Phin was nothing but a gentleman for the next few weeks, and he was no less jovial or talkative. But there was still something missing, and it had been replaced with an air of awkwardness. It was all she could think about one afternoon as she finished up at work and went to visit her old friend. Jennie, after all, had freaked when Qadira told her about her impromptu wedding.

"Q!" Jennie called out from behind the counter before ducking under it and emerging on the other side. The end of Qadira's ambulance shift today coincided with the slow hour at the café, so the place only had a few customers milling about.

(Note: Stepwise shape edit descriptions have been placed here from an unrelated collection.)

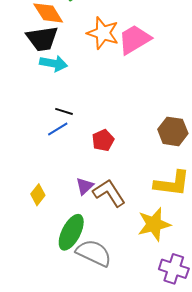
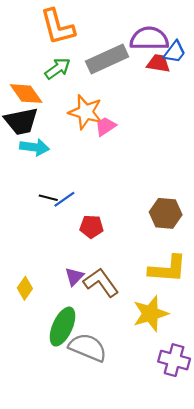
pink trapezoid: (134, 39) -> (106, 126), moved, size x0.6
blue line: (58, 129) -> (64, 199), moved
red pentagon: (103, 140) -> (92, 227), turned 30

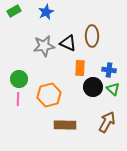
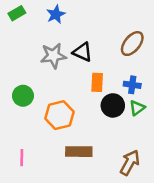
brown ellipse: (92, 36) -> (132, 44), moved, turned 40
green triangle: (113, 89) -> (137, 108), turned 40
pink line: (18, 99) -> (22, 158), moved
brown arrow: (107, 122) -> (130, 163), moved

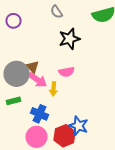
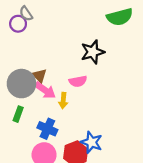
gray semicircle: (56, 12) -> (26, 14), moved
black star: (70, 39) -> (93, 52), moved
green rectangle: (14, 101) -> (18, 114), turned -56

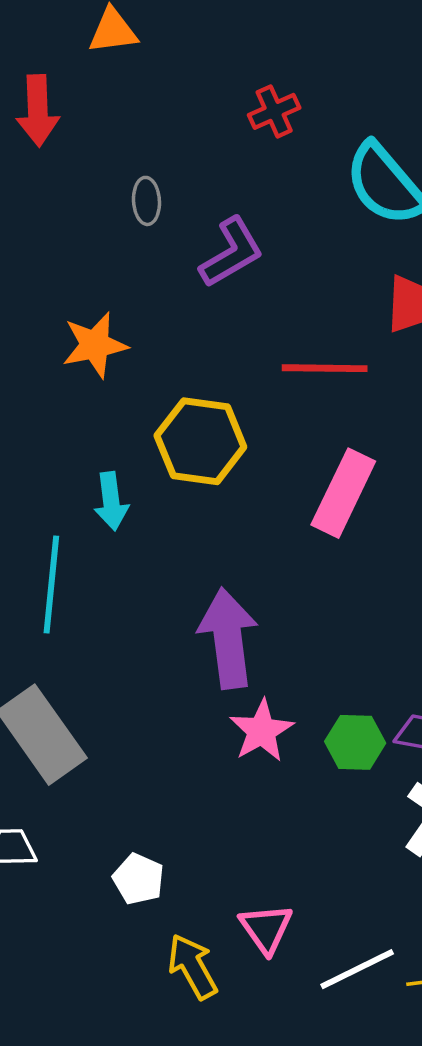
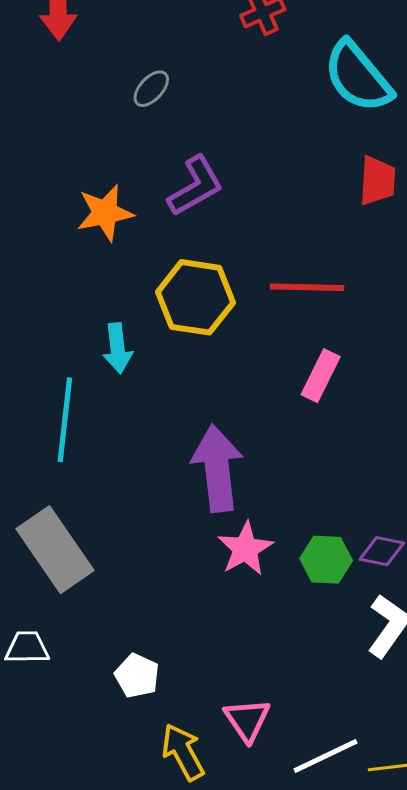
gray ellipse: (146, 201) -> (151, 89), turned 45
purple L-shape: (231, 252) -> (195, 186), moved
red line: (325, 368) -> (307, 287), moved
pink rectangle: (343, 493) -> (321, 376), moved, size x0.7

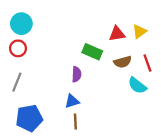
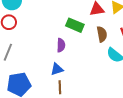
brown semicircle: (123, 62) -> (102, 34), turned -84

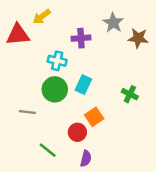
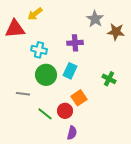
purple cross: (81, 38) -> (75, 43), moved
cyan cross: (57, 61) -> (39, 50), moved
green line: (48, 150) -> (45, 114), moved

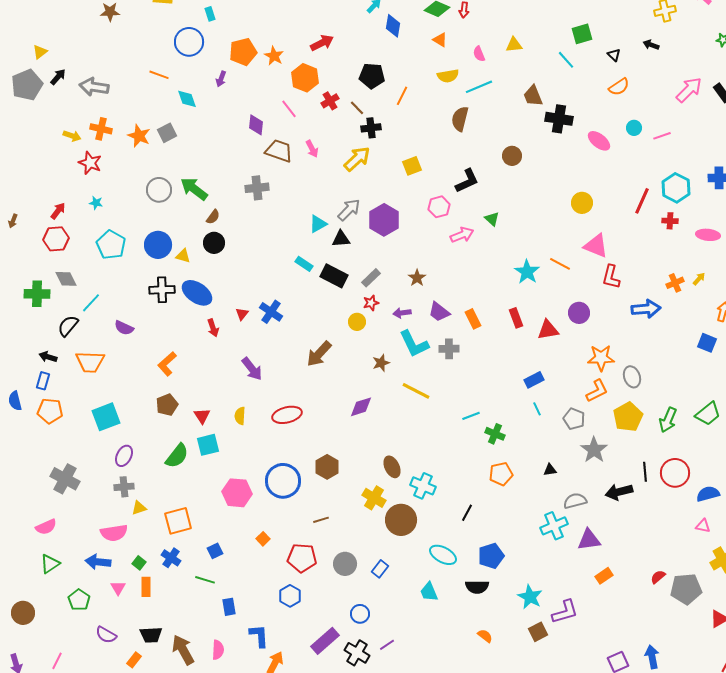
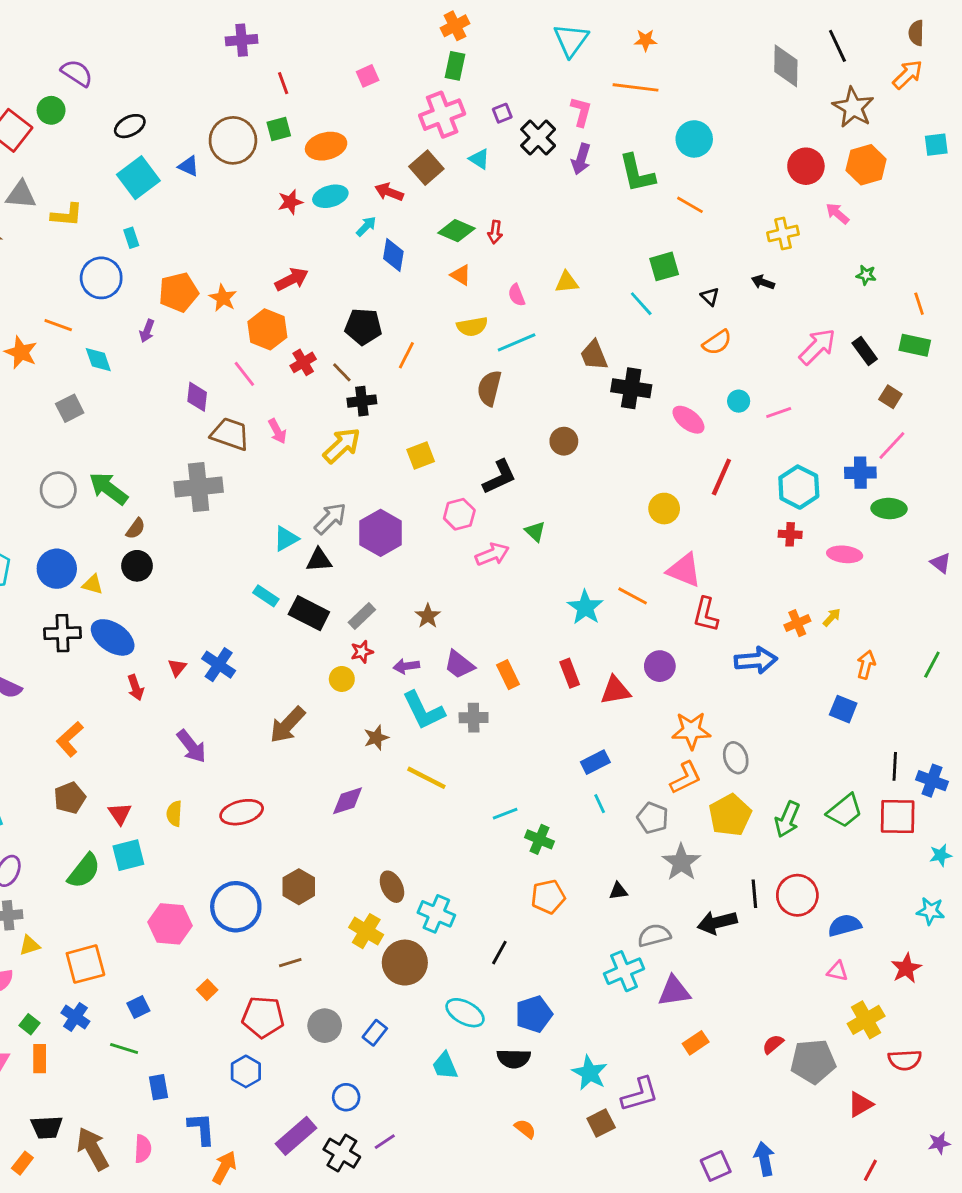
orange star: (139, 136) -> (21, 352), moved
gray cross: (257, 188) -> (199, 487), size x1.4
red line: (642, 201) -> (721, 477), moved

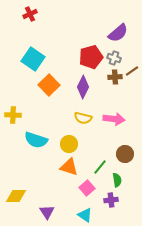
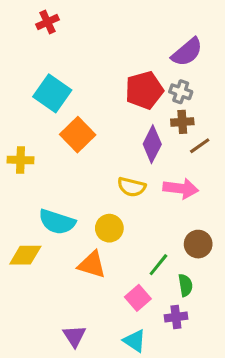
brown line: (132, 71) -> (200, 146), moved
purple diamond: (83, 87) -> (152, 144), moved
yellow cross: (13, 115) -> (21, 160), moved
orange triangle: (69, 167) -> (92, 265), moved
yellow diamond: (16, 196) -> (25, 255), moved

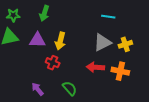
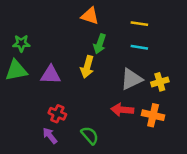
green arrow: (44, 13) -> (100, 44), moved
yellow arrow: (60, 41) -> (87, 67), moved
red cross: (53, 63) -> (57, 114), moved

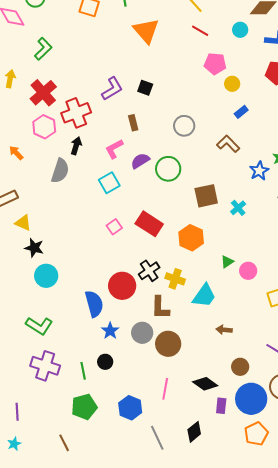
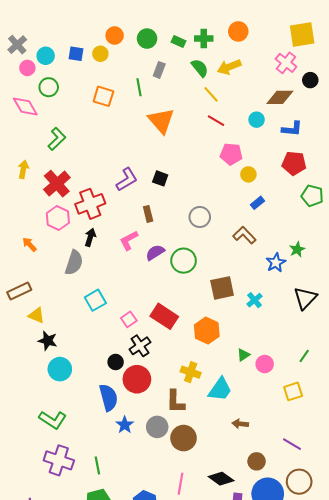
cyan square: (109, 183) -> (95, 300), moved
black cross: (149, 271) -> (140, 346), moved
black circle: (105, 362) -> (116, 362), moved

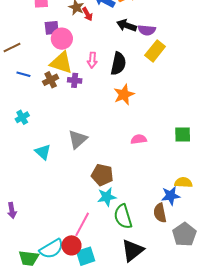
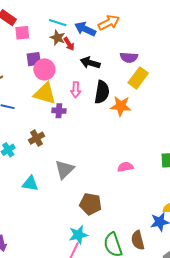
black arrow: (127, 25) -> (90, 63), moved
brown cross: (51, 80) -> (37, 138), moved
orange star: (124, 95) -> (121, 106), moved, turned 30
cyan triangle: (43, 152) -> (30, 184), turned -30
cyan star: (107, 197) -> (78, 235), moved
brown semicircle: (160, 213) -> (138, 240), moved

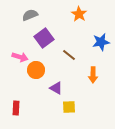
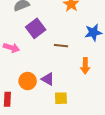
brown line: (69, 55) -> (61, 46), turned -32
orange circle: (36, 70) -> (28, 81), moved

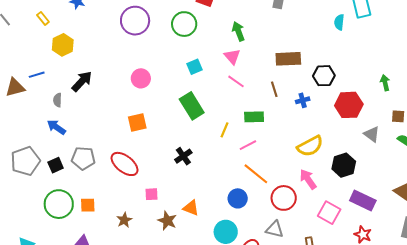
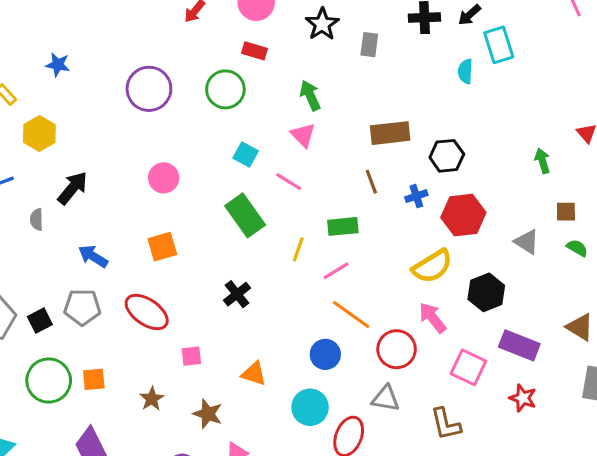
cyan square: (194, 67) -> (246, 155), turned -35
pink line: (236, 81) -> (289, 182), moved
red hexagon: (349, 105) -> (463, 215), moved
blue arrow: (56, 127) -> (93, 256), moved
brown star: (167, 221) -> (208, 414), moved

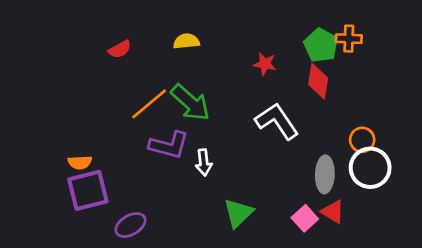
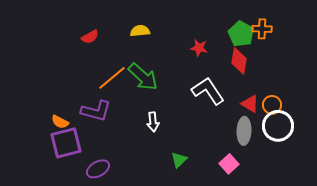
purple L-shape: (169, 145) -> (96, 111), moved
orange semicircle: (80, 162) -> (60, 122), turned 30
red triangle: (333, 212) -> (250, 104), moved
green triangle: (238, 213) -> (179, 160), size x0.7

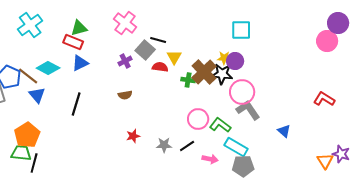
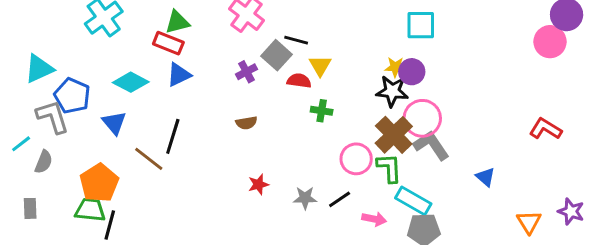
brown cross: (204, 72) -> (394, 135), moved
brown line: (28, 76) -> (149, 159), moved
green cross: (188, 80) -> (322, 111), moved
green L-shape: (220, 125) -> (389, 168), turned 50
orange triangle: (325, 161) -> (529, 222), moved

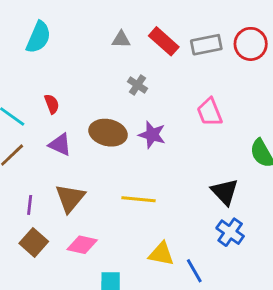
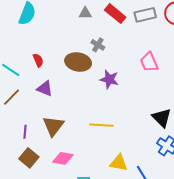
brown ellipse: (108, 133) -> (78, 62), moved

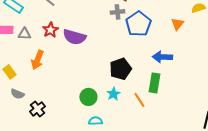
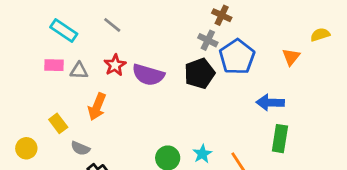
gray cross: (117, 12) -> (208, 40), turned 32
black pentagon: (120, 69) -> (200, 73), moved
green rectangle: (154, 83) -> (280, 139), moved
gray semicircle: (17, 94) -> (80, 148), moved

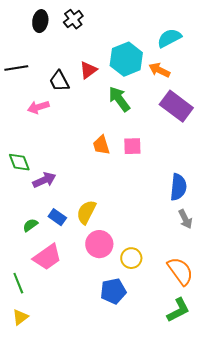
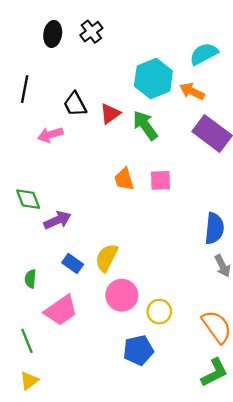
black line: (16, 68) -> (25, 89), turned -70
red triangle: (88, 70) -> (110, 114), moved
green semicircle: (30, 225) -> (30, 279), moved, turned -49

Jennie called out to Henry in the back that she was taking her break and the two women went around the corner outside.

"Heyyyy, they finally put in a bench here!" Qadira noticed.

"It's not the city; it was us," Jennie smirked as they took a seat. "Once we got the ball rolling on banning Green Lantern guy, we started asking for more and more shit, and it honestly feels like we've got Henry's balls in the palm of our hands." She took a swig from her water bottle. "Speaking of balls in your hands..."

"Jen, no," Qadira looked up at the overcast midtown sky, ruing that she should have known her friend would ask what married life was like.

"Fine," Jennie sulked. "All I wanted to know was whether all that sass added up to him being good in—" Then she caught the pause on Qadira's face. "Wait, Q, what is it? Did he hurt you?"

"No, no, Jennie, it's—"

"Ohhh, no, you rushed into it and he's a sex weirdo? He doesn't clean up after himself? He makes a lot of noise while eating? Too much farting? Sweetie, you can get this annulled. I'll help you!"

Qadira put her hand on her friend's and calmed her down. She never planned to breathe a word to anyone about their marriage of convenience but this was a story she couldn't go halfway on. She told Jennie about how she and Phin had decided to keep him in the country three weeks ago, but then went on to the part she was hoping she'd never have to verbalise.

"I balked when you asked me about how he is in bed because... I don't know. I don't—we never..." She expected the customary eye squint, not to mention the onslaught of questions. But Jennie took her time if for no other reason than she was confused as hell.

"Ohhhh... okay, so you two decided no sex because this is a... a favour you're doing him?"